At the present moment there have been several techniques which have been already researched to yield the best features from the extraction method. There have been several methods researched, the previous chapter provides a highlight of the most important ones. Hence the next step is to pick the best method, research it further and implement it on a sample dataset. There have been several datasets found, however a further analysis is required to pick the one best suited for this project, the requirements are having household sounds, minimum background noise and clear distinction of the labels.

After a basic implementation has been created the will be a testing process to find out the shortest sample time, which gives the best results. The aim of this is to be as less intrusive to the patients as possible and respect their privacy, which trying to improve their health. These steps are aimed by the beginning of Semester B.

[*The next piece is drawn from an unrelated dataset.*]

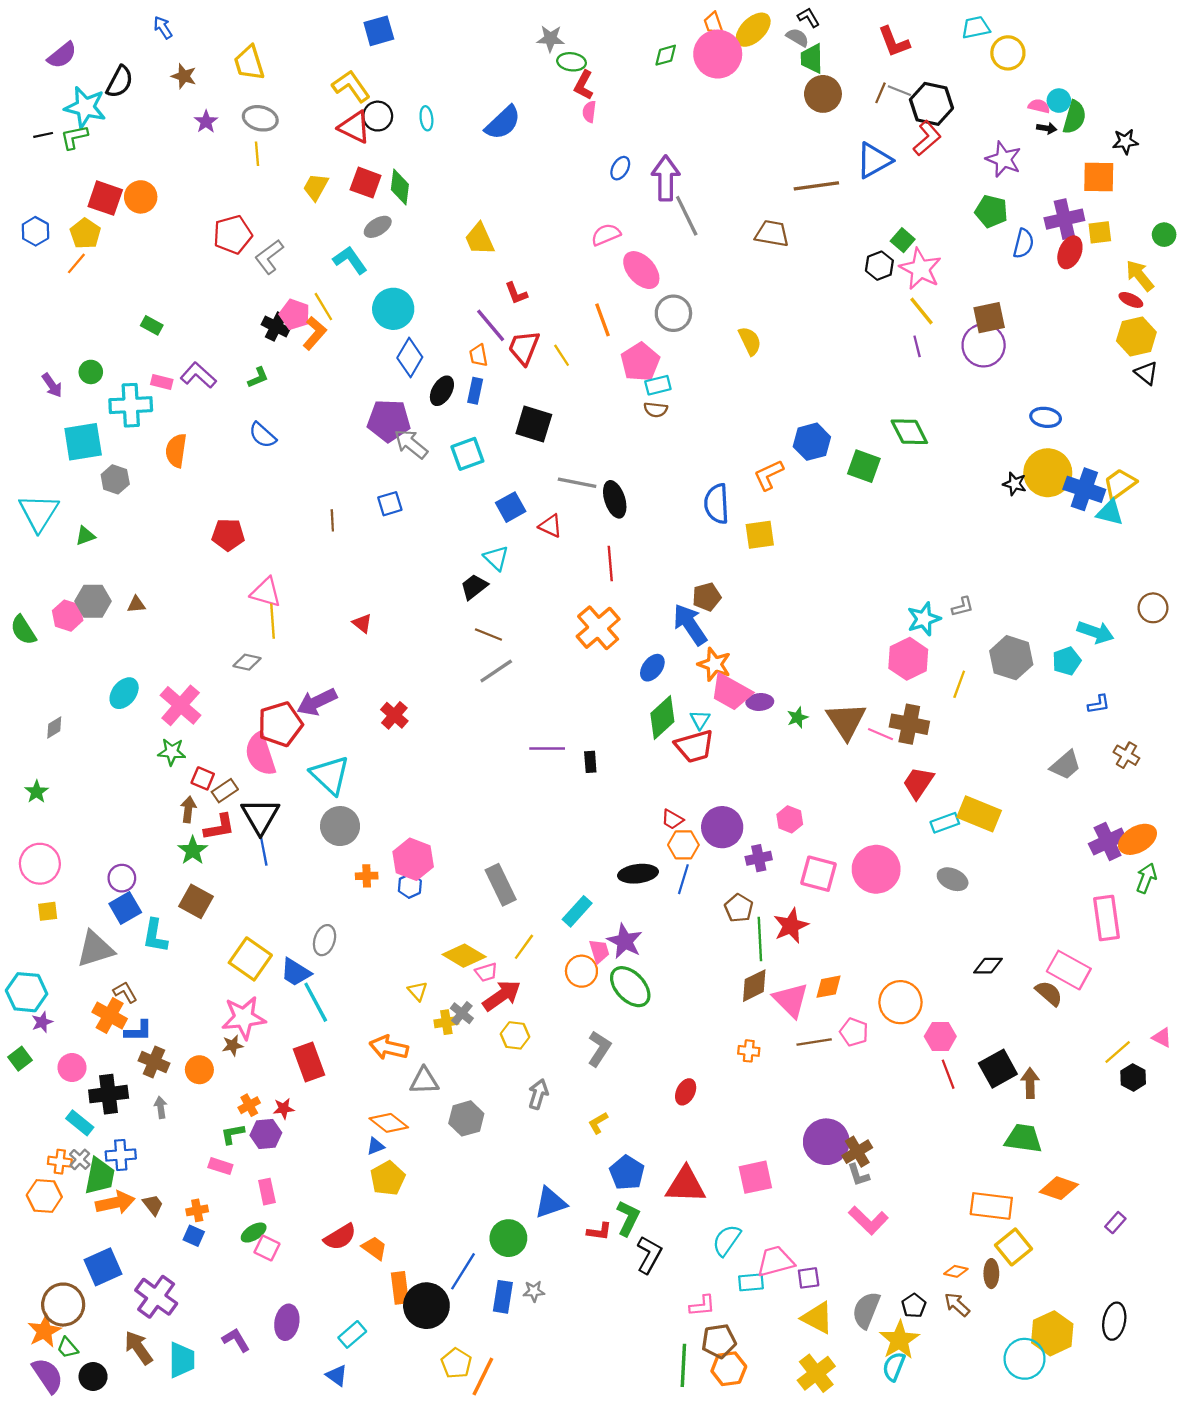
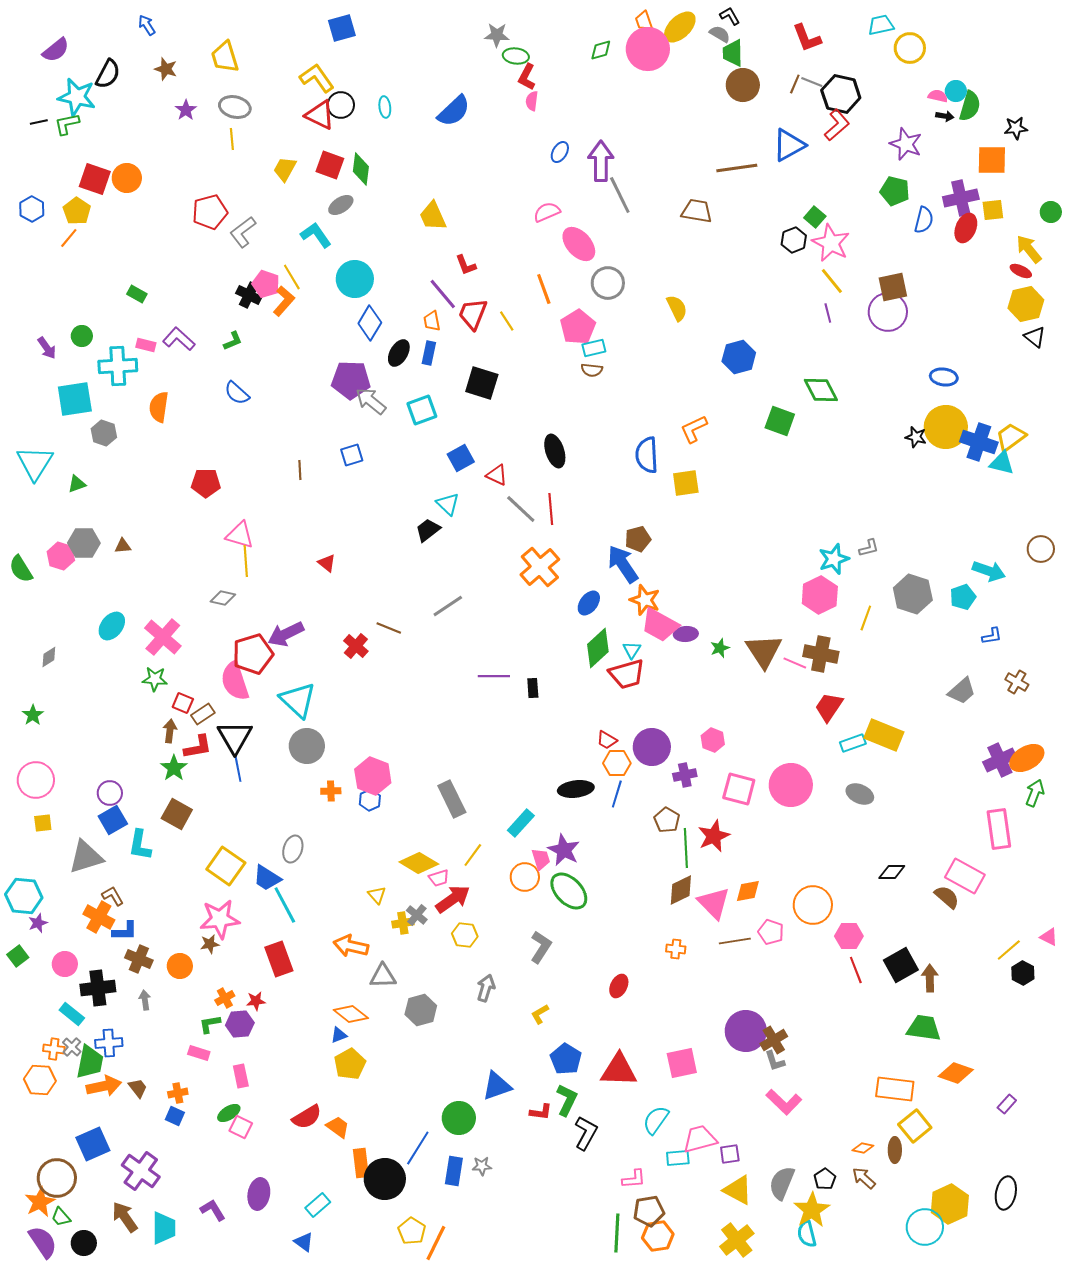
blue hexagon: (812, 442) -> (739, 357), moved
gray line: (577, 483) -> (521, 509), moved, turned 32
brown line: (488, 634) -> (389, 628), moved
cyan semicircle: (894, 1367) -> (807, 1234), turned -36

After that the following steps are required:

Researching the best classification techniques

Implementing the best models and picking one

Training the model thoroughly

Testing the model against new data

Improving the model

Further testing of the improved model

Writing the final report

In order to be better prepared for the further steps the book “Deep Learning” by Ian Goodfellow and Yoshua Bengio is being studied to determine if deep learning is actually the best method, which will help to save time in the future when time comes to pick a suitable model. Furthermore there is a very high chance of using Markov models, which is also being currently researched.

Based of the initial project specification it is reasonable to conclude being on track. A minor change has been introduced, where rather than collecting data, it is better to find pre-collected data on the internet. The reason for this is that collecting data is a very time costly process, which may slow the project down. Data collection is not the main gist of the project, but has a potential to take the most amount of time. For example it would be required to collect 1000 sounds of a kettle in various different environments to gain the best results, whereas it is easier to find such an open source dataset and focus on the feature extraction and model classification.

Risk Assessment

With the use of a proper risk assessment a student will be able to predict possible failures and try to prevent them – “Prevention is better than cure”. It is important to analyse when they may occur and how likely it is for them to occur.